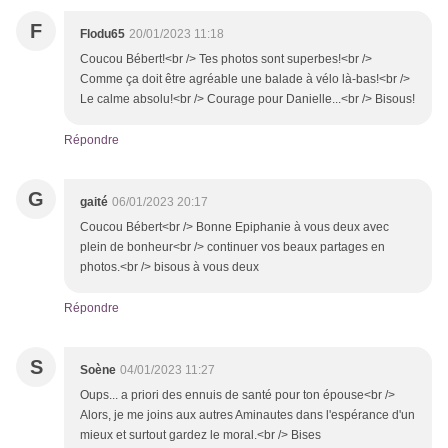
F
Flodu65
20/01/2023 11:18
Coucou Bébert!<br /> Tes photos sont superbes!<br />
Comme ça doit être agréable une balade à vélo là-bas!<br />
Le calme absolu!<br /> Courage pour Danielle...<br /> Bisous!
Répondre
G
gaité
06/01/2023 20:17
Coucou Bébert<br /> Bonne Epiphanie à vous deux avec
plein de bonheur<br /> continuer vos beaux partages en
photos.<br /> bisous à vous deux
Répondre
S
Soène
04/01/2023 11:27
Oups... a priori des ennuis de santé pour ton épouse<br />
Alors, je me joins aux autres Aminautes dans l'espérance d'un
mieux et surtout gardez le moral.<br /> Bises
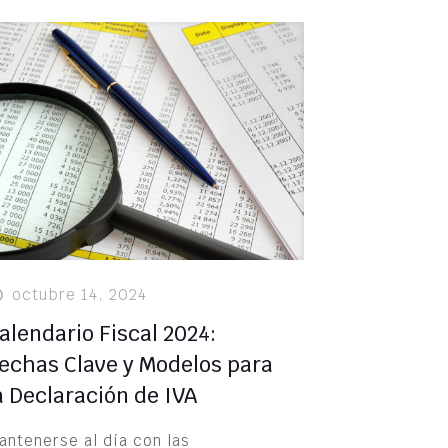
octubre 14, 2024
alendario Fiscal 2024:
echas Clave y Modelos para
a Declaración de IVA
antenerse al día con las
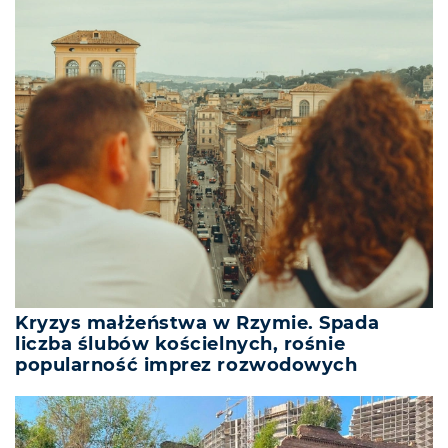
Kryzys małżeństwa w Rzymie. Spada
liczba ślubów kościelnych, rośnie
popularność imprez rozwodowych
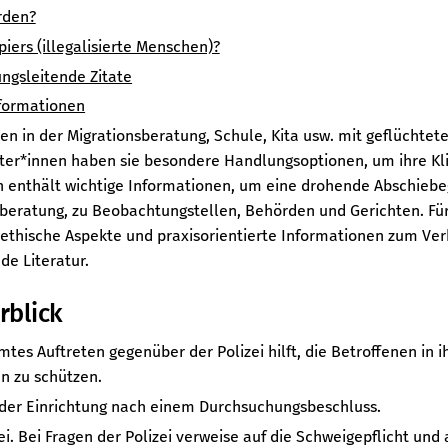
rden?
iers (illegalisierte Menschen)?
ngsleitende Zitate
nformationen
ben in der Migrationsberatung, Schule, Kita usw. mit geflüchte
iter*innen haben sie besondere Handlungsoptionen, um ihre Kl
n enthält wichtige Informationen, um eine drohende Abschieb
sberatung, zu Beobachtungstellen, Behörden und Gerichten. Für
fsethische Aspekte und praxisorientierte Informationen zum Ve
e Literatur.
rblick
tes Auftreten gegenüber der Polizei hilft, die Betroffenen in 
n zu schützen.
n der Einrichtung nach einem Durchsuchungsbeschluss.
ei. Bei Fragen der Polizei verweise auf die Schweigepflicht und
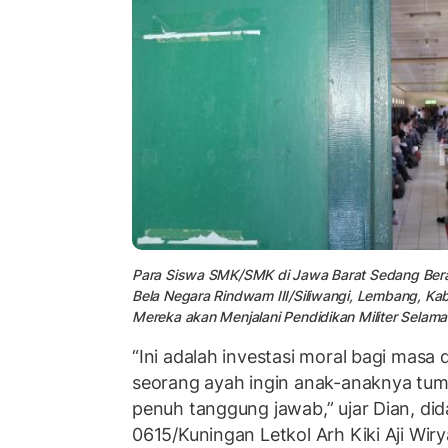
Para Siswa SMK/SMK di Jawa Barat Sedang Bera
Bela Negara Rindwam III/Siliwangi, Lembang, Ka
Mereka akan Menjalani Pendidikan Militer Selama 
“Ini adalah investasi moral bagi masa
seorang ayah ingin anak-anaknya tum
penuh tanggung jawab,” ujar Dian, di
0615/Kuningan Letkol Arh Kiki Aji Wir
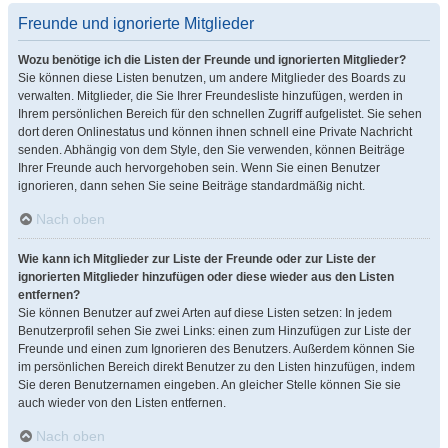
Freunde und ignorierte Mitglieder
Wozu benötige ich die Listen der Freunde und ignorierten Mitglieder?
Sie können diese Listen benutzen, um andere Mitglieder des Boards zu
verwalten. Mitglieder, die Sie Ihrer Freundesliste hinzufügen, werden in
Ihrem persönlichen Bereich für den schnellen Zugriff aufgelistet. Sie sehen
dort deren Onlinestatus und können ihnen schnell eine Private Nachricht
senden. Abhängig von dem Style, den Sie verwenden, können Beiträge
Ihrer Freunde auch hervorgehoben sein. Wenn Sie einen Benutzer
ignorieren, dann sehen Sie seine Beiträge standardmäßig nicht.
Nach oben
Wie kann ich Mitglieder zur Liste der Freunde oder zur Liste der
ignorierten Mitglieder hinzufügen oder diese wieder aus den Listen
entfernen?
Sie können Benutzer auf zwei Arten auf diese Listen setzen: In jedem
Benutzerprofil sehen Sie zwei Links: einen zum Hinzufügen zur Liste der
Freunde und einen zum Ignorieren des Benutzers. Außerdem können Sie
im persönlichen Bereich direkt Benutzer zu den Listen hinzufügen, indem
Sie deren Benutzernamen eingeben. An gleicher Stelle können Sie sie
auch wieder von den Listen entfernen.
Nach oben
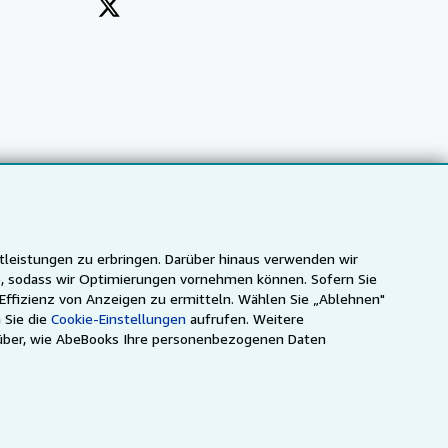
tleistungen zu erbringen. Darüber hinaus verwenden wir
n), sodass wir Optimierungen vornehmen können. Sofern Sie
 Effizienz von Anzeigen zu ermitteln. Wählen Sie „Ablehnen"
 Sie die
Cookie-Einstellungen
aufrufen. Weitere
ca
IberLibro.com
ZVAB.com
über, wie AbeBooks Ihre personenbezogenen Daten
nsehen können.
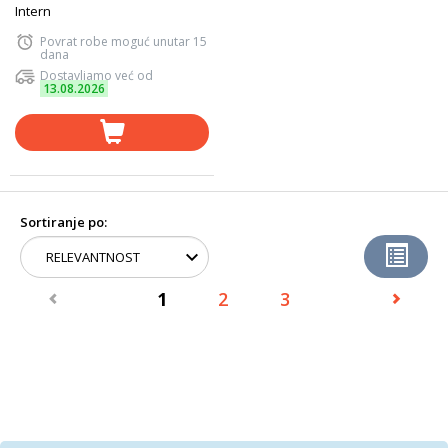
Intern
Povrat robe moguć unutar 15
dana
Dostavljamo već od
13.08.2026
Sortiranje po:
1
2
3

.....

Task instructions: Copy out each line of the data that includes the string "vous".

Reply to the exercise:
Coucou Bébert<br /> Bonne Epiphanie à vous deux avec
photos.<br /> bisous à vous deux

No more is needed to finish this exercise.